→ **WHAT YOU HAVE TO DO**
In the entries that follow, find the line containing "the customized feature"; from there, copy every line exactly through the line containing "connect with your receiving telephone number.".

━━━ MATERIAL FOR THIS TASK ━━━

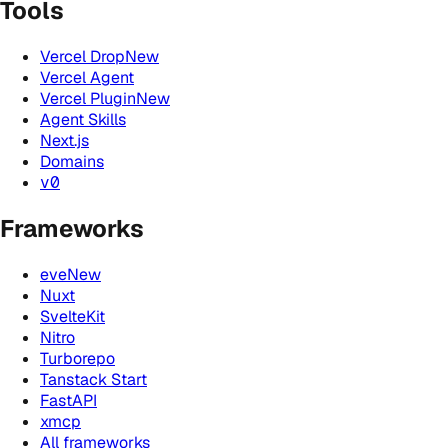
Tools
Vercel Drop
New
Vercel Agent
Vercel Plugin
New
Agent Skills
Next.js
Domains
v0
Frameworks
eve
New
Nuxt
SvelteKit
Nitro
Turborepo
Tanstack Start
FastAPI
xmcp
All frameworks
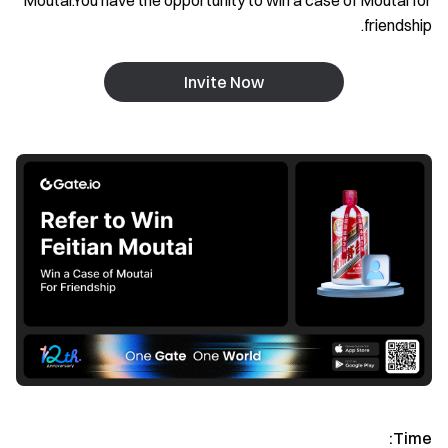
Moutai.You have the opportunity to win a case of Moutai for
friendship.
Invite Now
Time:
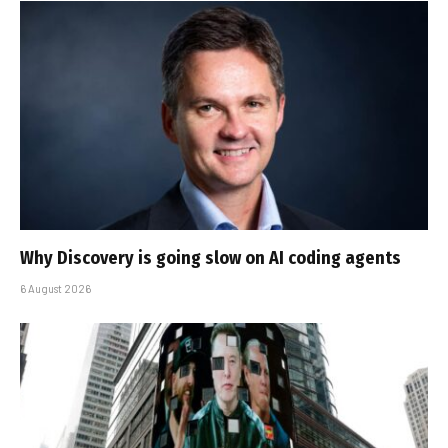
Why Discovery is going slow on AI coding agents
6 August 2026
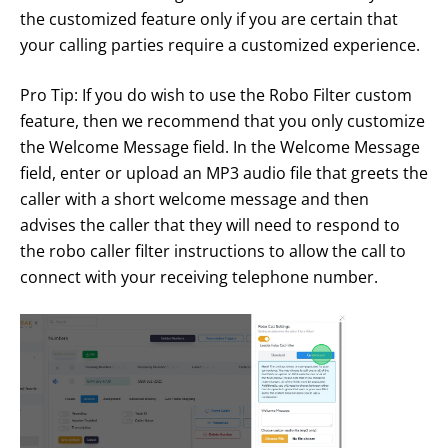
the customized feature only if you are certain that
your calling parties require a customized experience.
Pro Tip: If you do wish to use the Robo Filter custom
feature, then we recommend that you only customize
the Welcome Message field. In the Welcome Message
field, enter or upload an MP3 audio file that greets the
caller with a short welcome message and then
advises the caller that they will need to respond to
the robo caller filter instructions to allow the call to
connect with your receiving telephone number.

━━━
━━━ MATERIAL FOR THIS TASK ━━━

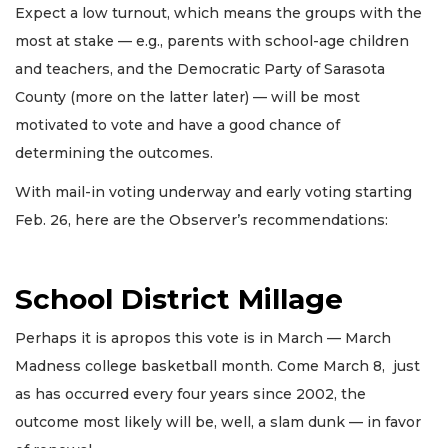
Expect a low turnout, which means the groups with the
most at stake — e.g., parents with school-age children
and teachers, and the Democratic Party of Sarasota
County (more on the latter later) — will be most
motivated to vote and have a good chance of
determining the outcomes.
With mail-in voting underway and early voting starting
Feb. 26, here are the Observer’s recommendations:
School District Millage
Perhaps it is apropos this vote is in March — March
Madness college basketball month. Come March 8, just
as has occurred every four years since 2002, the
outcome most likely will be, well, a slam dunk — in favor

━━━
━━━ MATERIAL FOR THIS TASK ━━━

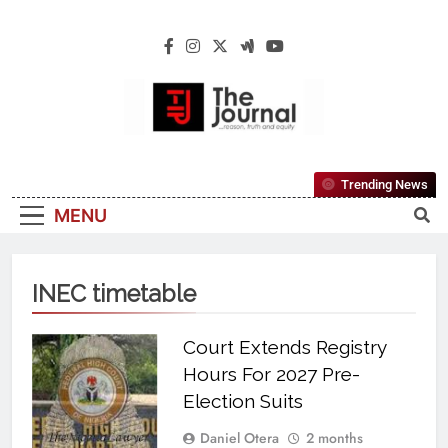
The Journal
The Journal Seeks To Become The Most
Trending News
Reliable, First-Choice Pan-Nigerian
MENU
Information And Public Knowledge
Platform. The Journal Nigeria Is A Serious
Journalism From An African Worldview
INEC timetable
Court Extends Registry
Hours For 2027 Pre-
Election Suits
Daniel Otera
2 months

━━━

→ **ANSWER TO THE EXERCISE**
the customized feature only if you are certain that
your calling parties require a customized experience.
Pro Tip: If you do wish to use the Robo Filter custom
feature, then we recommend that you only customize
the Welcome Message field. In the Welcome Message
field, enter or upload an MP3 audio file that greets the
caller with a short welcome message and then
advises the caller that they will need to respond to
the robo caller filter instructions to allow the call to
connect with your receiving telephone number.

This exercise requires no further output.